# Befriending maths

“How will you pass in mathematics in the boards?” was a question everyone in the class was asking me that day. The results of the midterm examination of Class 9 were out, and I had failed in mathematics by one mark. With tearful eyes, I again scrambled through my reddened answer sheet, hoping to find a totalling mistake somewhere, though I knew the mathematics teacher would not make one. I again hazily looked at the first page. “31,” read the encircled score.

The next day in school, I picked up enough courage to ask the teacher for one grace mark so that I could pass. He agreed because I had scored well in the rest of the subjects. “I’ve increased one mark. Promise me you will do better from now on,” he said. Although I promised him that, I didn’t tell him that howsoever hard I tried to study mathematics, I couldn’t understand an iota of it. I never had a way with numbers. And I used to think that only child prodigies could actually know what an iota was.

The same evening, my anxious and furious mother enrolled me for tuitions with a tutor who looked as old as mathematics itself. She proudly told me that this teacher had been teaching even before she was born. He confirmed that by pulling out a tooth from his jaw, while nostalgically telling us a story of his old haveli in Lahore. He looked more like a chirpy old grandpa, than a stern mathematics teacher.

When he asked me about my marks, I replied shamefully, “31”. He smiled his toothless smile and said, “You shouldn’t feel ashamed of your marks. You aren’t at zero. At least you are at 31.” I liked him instantly, because he was the first person who had realised how hard it had been for me to reach even that milestone. “One day, I’ll make you fall in love with mathematics irrevocably,” he said.

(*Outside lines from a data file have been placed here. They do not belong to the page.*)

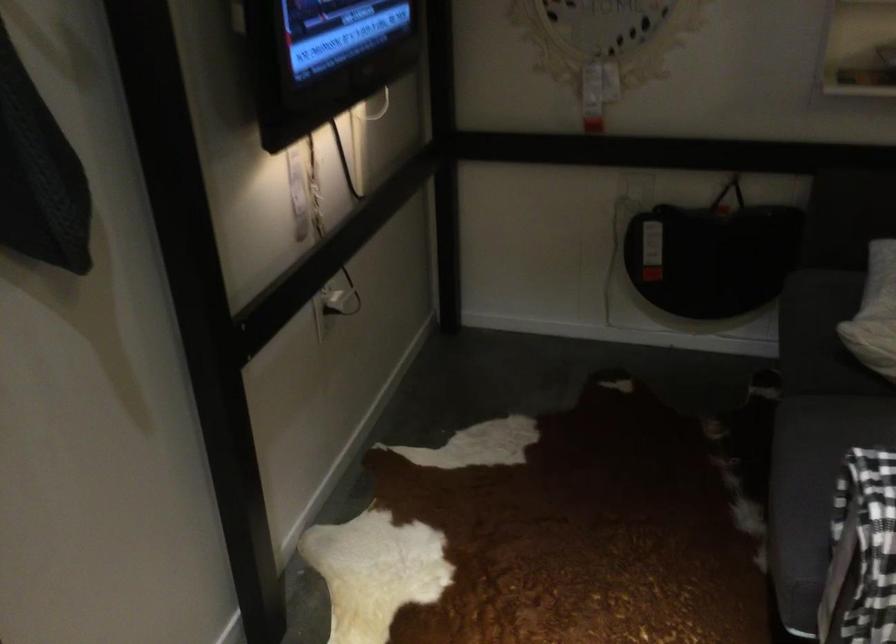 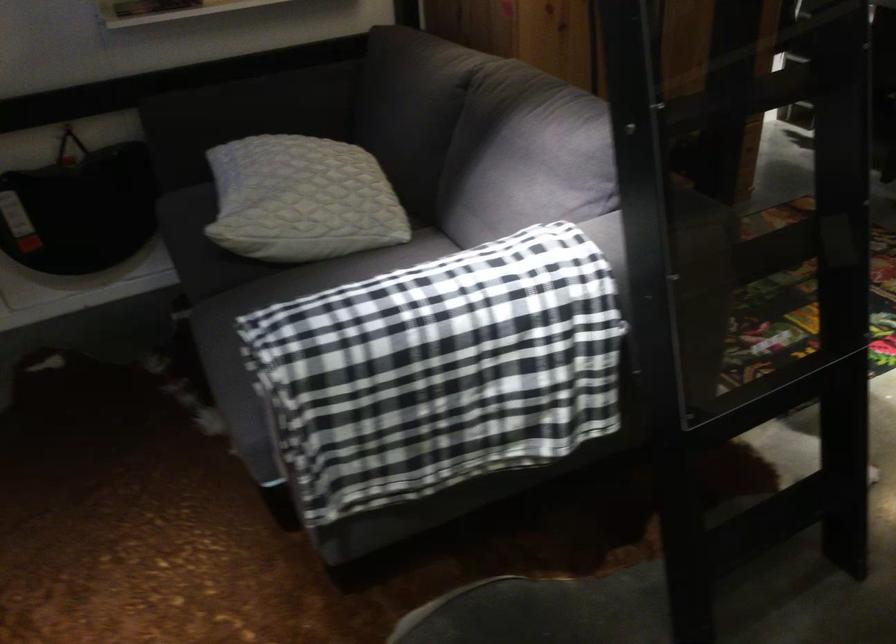 Question: The camera is either moving clockwise (left) or counter-clockwise (right) around the object. The first image is from the beginning of the video and the second image is from the end. Is the camera moving left or right when shooting the video?

Choices:
 (A) Left
 (B) Right

Answer: (A) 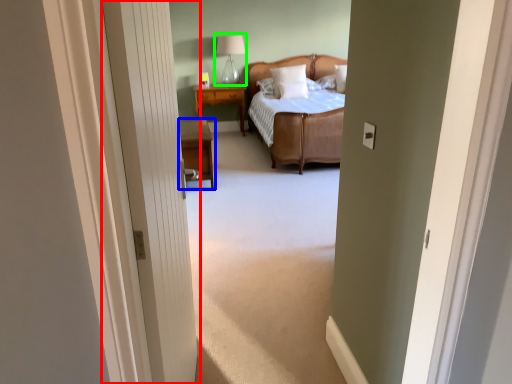 Question: Estimate the real-world distances between objects in this image. Which object is closer to door (highlighted by a red box), nightstand (highlighted by a blue box) or table lamp (highlighted by a green box)?

Choices:
 (A) nightstand
 (B) table lamp

Answer: (A) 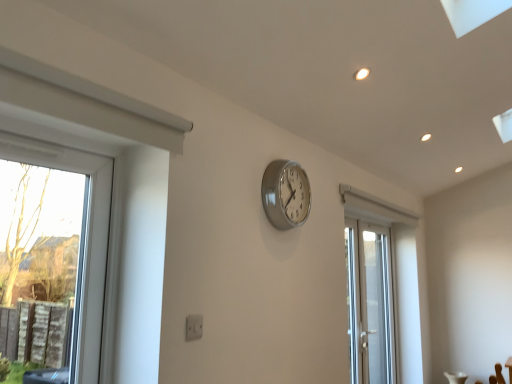 Measure the distance between silver metallic clock at center and camera.

silver metallic clock at center is 2.07 meters away from camera.

This screenshot has height=384, width=512. What are the coordinates of `silver metallic clock at center` in the screenshot? It's located at (285, 194).

Describe the element at coordinates (285, 194) in the screenshot. I see `silver metallic clock at center` at that location.

What is the approximate width of silver metallic clock at center?

3.73 inches.

In order to face white glossy door at center-right, should I rotate leftwards or rightwards?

And by the time he made me solve the first algebraic equation, it was already love at first sight.

Sir would narrate varied stories while teaching. Slowly, he removed the fear of mathematics from my mind, the rest just followed. I kept the promise I had made to my schoolteacher, by scoring high in the next exam.

My love story with mathematics continued to flourish. Soon, I had detected a totalling mistake of the schoolteacher, became the new child prodigy of my class who knew exactly what an iota was, and whose notebook everyone wanted to borrow. But this love story didn’t end at that. The next year, in the CBSE board exams of Class 10, I scored a perfect 100 in mathematics.

The journey from 31 to 100 wasn’t easy, but it was worth it. And I realised that I had actually fallen in love with mathematics irrevocably, when I chose to pursue a mathematical journey called engineering.